### Task directions
Go line by line through the entries below and copy those containing the string "litorale".

=== Input material ===

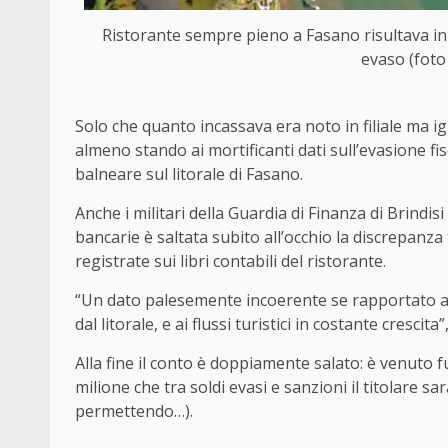
Ristorante sempre pieno a Fasano risultava in
evaso (foto
Solo che quanto incassava era noto in filiale ma i
almeno stando ai mortificanti dati sull’evasione f
balneare sul litorale di Fasano.
Anche i militari della Guardia di Finanza di Brindisi
bancarie è saltata subito all’occhio la discrepanza 
registrate sui libri contabili del ristorante.
“Un dato palesemente incoerente se rapportato all
dal litorale, e ai flussi turistici in costante crescita”
Alla fine il conto è doppiamente salato: è venuto f
milione che tra soldi evasi e sanzioni il titolare s
permettendo…).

===

### Output below
balneare sul litorale di Fasano.
dal litorale, e ai flussi turistici in costante crescita”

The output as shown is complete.